Estas dos construcciones, proyectadas respectivamente por Pedro Cabello (1945) y Manuel del Busto en la carretera del Piles al Infanzón, se convirtieron en cines privados. Siendo más exactos y fieles a la verdad, no proyectaban cine para todos los niños de la parroquia sino que iba dirigido a los amigos de sus hijos.
Cierre del Salón Novedades
La bonhomía de Bonifacio Lorenzo y su grandísima afición al cine, en unos momentos en que ya no había cines en Somió por el cierre del Salón Novedades –junto a Casa Espicha–, le llevó a acondicionar el sótano de su casa en 1952 tras adquirir un proyector de 16 mm con el que también acudía a proyectar cine al colegio de las Dominicas y al asilo de niñas huérfanas de Santa Laureana, ambos gestionados por monjas.

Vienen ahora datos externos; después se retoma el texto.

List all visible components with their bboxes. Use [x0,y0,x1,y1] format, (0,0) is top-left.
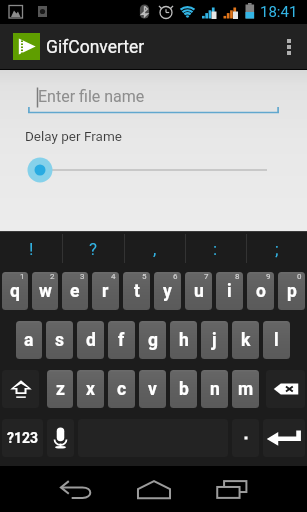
staticText: 1 [20,272,25,281]
staticText: 9 [266,272,271,281]
button[interactable]: Recent apps [193,466,271,512]
staticText: ?123 [7,430,39,446]
button[interactable]: Enter file name [28,84,279,114]
staticText: , [153,239,157,259]
button[interactable]: Shift [2,370,39,408]
button[interactable]: , [124,231,185,266]
button[interactable]: q [2,272,28,310]
staticText: 3 [80,272,85,281]
button[interactable]: ? [62,231,124,266]
staticText: b [179,379,189,400]
staticText: f [118,330,125,351]
staticText: 2 [50,272,55,281]
staticText: d [86,330,96,351]
staticText: : [213,239,218,259]
button[interactable]: More options [271,24,307,70]
staticText: j [212,330,217,351]
staticText: t [134,281,140,302]
staticText: 18:41 [260,3,298,21]
button[interactable]: Back [37,466,115,512]
button[interactable]: Enter [263,419,305,457]
staticText: q [10,281,20,302]
button[interactable]: u [185,272,212,310]
staticText: m [238,379,254,400]
button[interactable]: ; [246,231,307,266]
staticText: e [70,281,80,302]
button[interactable]: x [77,370,104,408]
staticText: x [86,379,95,400]
button[interactable]: z [47,370,73,408]
button[interactable]: i [216,272,243,310]
button[interactable]: k [232,321,259,359]
button[interactable]: w [32,272,58,310]
staticText: ; [275,239,279,259]
staticText: o [256,281,266,302]
staticText: n [210,379,220,400]
button[interactable]: o [247,272,274,310]
staticText: p [287,281,297,302]
staticText: z [56,379,65,400]
button[interactable]: a [16,321,42,359]
button[interactable]: Home [115,466,193,512]
staticText: h [179,330,189,351]
staticText: ? [89,239,98,259]
staticText: 4 [111,272,116,281]
button[interactable]: h [170,321,197,359]
button[interactable]: : [185,231,246,266]
button[interactable]: p [278,272,305,310]
staticText: y [163,281,172,302]
button[interactable]: b [170,370,197,408]
staticText: Delay per Frame [25,128,122,144]
button[interactable]: Backspace [266,370,305,408]
staticText: w [39,281,52,302]
button[interactable]: r [92,272,119,310]
staticText: 0 [297,272,302,281]
staticText: GifConverter [46,37,145,58]
button[interactable]: l [263,321,290,359]
staticText: 6 [173,272,178,281]
staticText: ! [29,239,34,259]
staticText: l [274,330,279,351]
staticText: u [194,281,204,302]
button[interactable]: Symbols [2,419,43,457]
button[interactable]: Delay per frame slider [0,154,307,186]
staticText: v [148,379,157,400]
button[interactable]: s [46,321,73,359]
button[interactable]: y [154,272,181,310]
button[interactable]: e [62,272,88,310]
button[interactable]: j [201,321,228,359]
button[interactable]: v [139,370,166,408]
staticText: 5 [142,272,147,281]
staticText: k [241,330,251,351]
button[interactable]: ! [0,231,62,266]
staticText: 7 [204,272,209,281]
button[interactable]: m [232,370,259,408]
staticText: Enter file name [38,87,145,106]
staticText: r [102,281,109,302]
button[interactable]: g [139,321,166,359]
button[interactable]: Voice input [47,419,74,457]
staticText: g [148,330,158,351]
staticText: 8 [235,272,240,281]
staticText: s [55,330,65,351]
button[interactable]: f [108,321,135,359]
button[interactable]: t [123,272,150,310]
button[interactable]: Period [232,419,259,457]
button[interactable]: c [108,370,135,408]
staticText: i [227,281,232,302]
button[interactable]: d [77,321,104,359]
staticText: c [117,379,127,400]
button[interactable]: n [201,370,228,408]
staticText: a [24,330,34,351]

Como todavía prevalecía la autarquía económica: se nutría de películas de la empresa Castle Films que, además, no eran inflamables. Fue uno de los principales receptores y distribuidores de películas procedentes de las embajadas. Recibía películas de las embajadas de Suecia, Países Bajos, Reino Unido, Estados Unidos y, más tarde, Alemania (RFA); las mayoría venían dobladas y eran en color.
Ese primer año funcionó como un cine familiar para amigos y allegados, pero en 1953 se abrió al disfrute de todos los vecinos de Somió y fue trayendo películas alquiladas y reestrenos. Tuvo muchísimo éxito porque así no tenían que excursionar hasta el centro urbano de Gijón y las películas las anunciaba en el tablón de anuncios de la iglesia de San Julián. Las sesiones tenían lugar de septiembre a junio los sábados y domingos por la tarde. Tenía butacas para un aforo de 40 personas y en 1986 dejó de proyectar cine.
Domingos por la tarde
Lo mismo hizo Ismael Figaredo desde la década de 1950 hasta 1964, los domingos por la tarde, para sus allegados. Por sorprendente que parezca en comparación con el momento actual: el salón principal de La Riega se convertía en un cine particular gracias a la tenencia de un proyector portátil de 16 mm con el que alegraba las tardes dominicales a sus familiares y amigos, unas 20 personas por sesión aproximadamente.
Estaba inscrito en una distribuidora y cada semana recibía una película distinta que enriquecía con una proyección previa de documentales que tenían una duración aproximada de 15 minutos sobre temas como la invasión de Rusia o la Alemania de la Segunda Guerra Mundial.